Pour les novices que nous sommes, il est compliqué de garder son sang-froid. Soudain les récris des chiens éclatent sur le versant qui nous fait face. Le secretario chuchote « Jabali », et quelques secondes plus tard une boule de poils roux fonce à travers les chênes verts en se dirigeant droit vers nous. Une première balle est mise à feu mais manque sa cible, suivie d’une deuxième et enfin d’une troisième qui achève notre premier sanglier de montéria. Une dizaine de chiens de race podenco (voir encadré) se précipite sur la jeune laie, mais très vite nous intervenons pour les empêcher de dévorer notre gibier. La chasse peut continuer. Partout des coups de carabine contribuent à maintenir l’ambiance à son plus haut niveau, doublés par les encouragements des piqueurs qui mènent leurs meutes avec brio. Pour les postés, l’exaltation est à son comble. Depuis notre promontoire, nous apercevons régulièrement des grands cervidés qui se défilent et tentent d’échapper à leurs poursuivants, mais les carabines sont placées aux endroits stratégiques et le piège se referme impitoyablement sur les bêtes sauvages. D’ailleurs un cerf s’approche de notre voisin et les jumelles-télémètres nous permettent de suivre l’action. Trois balles sont lâchées, dont la dernière semble toucher le grand coiffé, mais il poursuit sa course et tente de fuir avant de s’arrêter. Il est à plus de 300 mètres et d’évidence il est hors de portée de vue du chasseur, mais parfaitement placé pour nous. La carabine est posée sur la canne de tir, le télémètre affiche 310 mètres et 60cm de correction de visée. Le réticule grimpe au-dessus de l’échine, la balle s’envole et touche l’animal au défaut de l’épaule. Il poursuit brièvement sa course, puis s’arrête et un deuxième projectile le foudroie. Un moment inoubliable. Le secretario est fou de joie, tout en nous précisant que désormais il nous reste encore deux coiffés si l’occasion se présente. Il est vrai que la montéria se distingue également de nos battues, par le fait d’offrir un nombre bien plus important d’animaux tirables par poste. Pour cette seule journée de chasse, nous avons en effet la possibilité de tirer trois cerfs coiffés peu importe la configuration des bois, un nombre illimité de biches et de sangliers. Seuls les daguets sont interdits au tir, c’est inscrit dans la loi cynégétique espagnole. Comme précisé plus haut, à chacun ses goûts et à chacun ses règles.

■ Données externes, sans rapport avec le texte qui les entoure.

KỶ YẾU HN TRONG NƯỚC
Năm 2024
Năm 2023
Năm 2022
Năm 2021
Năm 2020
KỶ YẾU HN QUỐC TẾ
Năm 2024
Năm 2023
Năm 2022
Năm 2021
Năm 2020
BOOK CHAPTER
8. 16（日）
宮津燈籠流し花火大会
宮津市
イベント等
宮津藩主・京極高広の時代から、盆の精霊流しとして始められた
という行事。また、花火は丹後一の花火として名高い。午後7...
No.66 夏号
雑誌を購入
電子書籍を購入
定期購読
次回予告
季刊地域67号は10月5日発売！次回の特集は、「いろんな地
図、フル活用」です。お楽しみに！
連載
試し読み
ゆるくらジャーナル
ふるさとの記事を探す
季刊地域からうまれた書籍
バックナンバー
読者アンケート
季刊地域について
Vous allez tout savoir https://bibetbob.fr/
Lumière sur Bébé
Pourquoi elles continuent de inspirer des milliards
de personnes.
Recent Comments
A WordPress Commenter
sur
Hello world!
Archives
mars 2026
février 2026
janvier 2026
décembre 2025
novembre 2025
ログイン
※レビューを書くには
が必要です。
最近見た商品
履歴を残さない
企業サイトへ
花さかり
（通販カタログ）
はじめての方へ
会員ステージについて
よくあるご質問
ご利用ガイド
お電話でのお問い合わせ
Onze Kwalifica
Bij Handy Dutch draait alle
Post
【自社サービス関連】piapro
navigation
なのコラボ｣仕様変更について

Après ces deux premiers animaux prélevés, un calme relatif s’installe dans la montagne. Les meutes s’éloignent, accompagnées de leurs piqueurs respectifs, mais régulièrement des coups de feu lointains nous maintiennent en éveil. Dans le ciel une dizaine de vautours fauves profitent des ascendances thermiques et se réjouissent certainement déjà du repas qui les attend.

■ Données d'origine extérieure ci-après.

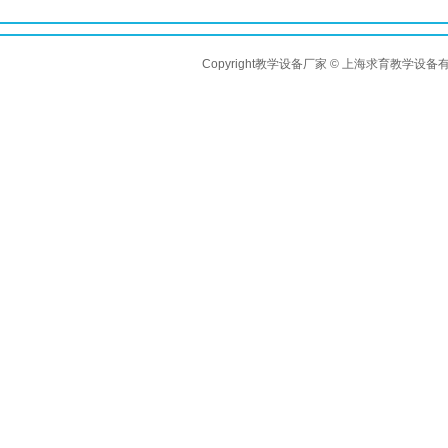
Copyright教学设备厂家 © 上海求育教学设备有限公司 A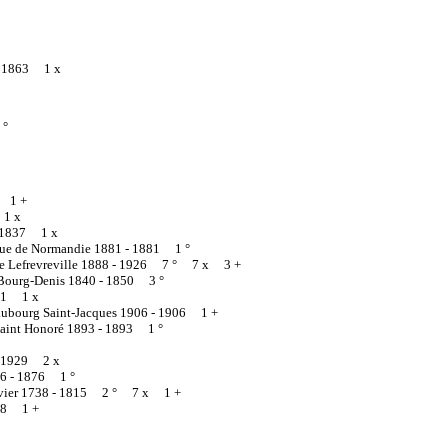
-
1863 1 x
 °
 1 +
1 x
1837 1 x
Rue de Normandie 1881 -
1881 1 °
e Lefrevreville 1888 -
1926 7 ° 7 x 3 +
-Bourg-Denis 1840 -
1850 3 °
91 1 x
 Faubourg Saint-Jacques 1906 -
1906 1 +
 Saint Honoré 1893 -
1893 1 °
1929 2 x
76 -
1876 1 °
vier 1738 -
1815 2 ° 7 x 1 +
68 1 +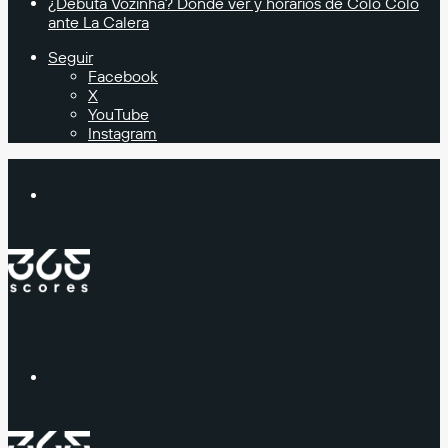
¿Debuta Vozinha? Donde ver y horarios de Colo Colo
ante La Calera
Seguir
Facebook
X
YouTube
Instagram
Buscar
Menú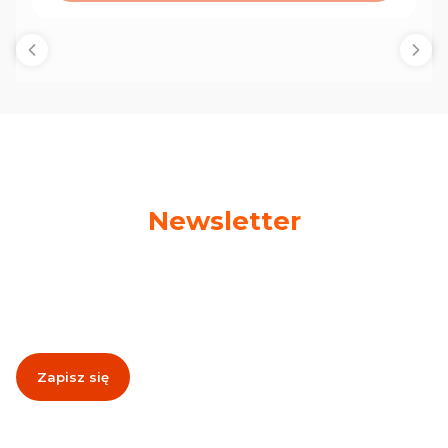
Newsletter
Podaj swój adres e-mail, jeżeli chcesz otrzymywać
informacje o nowościach i promocjach!
Zapisz się
Zapisując się, akceptujesz nasz
Regulamin
(w zakresie dotyczącym
Newslettera). Przetwarzanie danych odbywa się zgodnie z
Polityką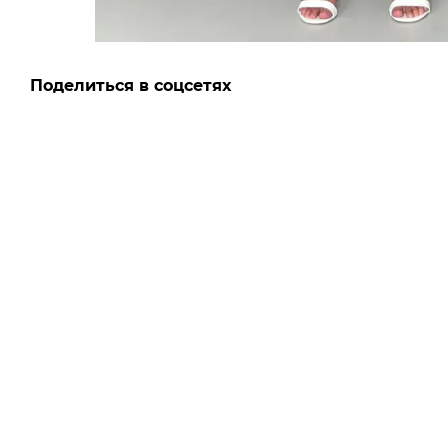
Поделиться в соцсетях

Bercés par le mercure qui grimpe inlassablement, nous sombrons dans une torpeur qui aura pour effet de sauver la vie à un joli sanglier dont la présence a été trahie par des pierres … mais trop tard pour placer une balle avec précision. Il va falloir se ressaisir et tandis que les chiens se rapprochent, soudain nous entendons la meute dont la voix retentit avec force. Le secretario nous prévient et déjà un cerf file sur une coulée qui suit la courbe de niveau. La carabine est épaulée et le point rouge du réticule tente d’acquérir le corps de l’animal en fuite, mais les buissons et les arbres obstruent la visée. Le grossissement passe à 1 et là tout va mieux. Le champ de vision permet d’anticiper les fenêtres de tir et la balle EVO en calibre .308 Win s’envole en direction du cerf qui tombe devant ses poursuivants. Le piqueur arrive très vite sur place et reprend le contrôle de ses fauves affamés avant qu’ils ne déchiquettent les cuissots du cerf …

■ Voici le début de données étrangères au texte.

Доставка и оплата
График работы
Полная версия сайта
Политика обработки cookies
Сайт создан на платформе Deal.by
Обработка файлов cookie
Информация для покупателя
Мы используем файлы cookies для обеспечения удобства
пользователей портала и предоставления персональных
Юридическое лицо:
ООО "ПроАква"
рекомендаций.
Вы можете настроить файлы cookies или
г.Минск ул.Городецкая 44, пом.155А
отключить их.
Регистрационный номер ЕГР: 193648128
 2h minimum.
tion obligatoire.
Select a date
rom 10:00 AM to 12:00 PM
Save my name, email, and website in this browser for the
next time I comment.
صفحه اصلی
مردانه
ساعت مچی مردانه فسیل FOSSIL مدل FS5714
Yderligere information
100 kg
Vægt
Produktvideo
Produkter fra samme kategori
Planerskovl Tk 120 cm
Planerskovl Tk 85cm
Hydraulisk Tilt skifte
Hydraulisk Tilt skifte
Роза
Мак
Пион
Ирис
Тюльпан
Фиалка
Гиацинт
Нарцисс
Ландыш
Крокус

La traque peut continuer et selon le déroulement annoncé, il reste une petite heure avant la fin. Au moment où les chiens s’apprêtent à basculer au-delà de la crête, ils relancent à nouveau un gibier qui se dirige vers nous. A priori il s’agit d’un sanglier, mais il n’est pas décidé à offrir sa peau sans combat et un ferme roulant s’engage entre lui et la trentaine de carnivores qui est à ses trousses. La tension est à son comble, car une fois encore les buissons de chêne vert bouchent la vue et nous n’apercevons la mêlée que par intermittence. Tout tir mettrait en péril les chiens. Il faut attendre. Après une bonne quinzaine de minutes, le sanglier s’énerve et attaque les chiens avec une telle violence qu’ils finissent par s’écarter et permettent au keiler de se dégager. Il s’engage dans un couloir de pierres où nous pouvons lui placer trois balles en quelques secondes. Plus qu’il n’en fallait pour terrasser le sanglier qui s’avère être un très joli mâle bien armé. Les chiens ont été vaillants, mais aucun blessé n’est à déplorer.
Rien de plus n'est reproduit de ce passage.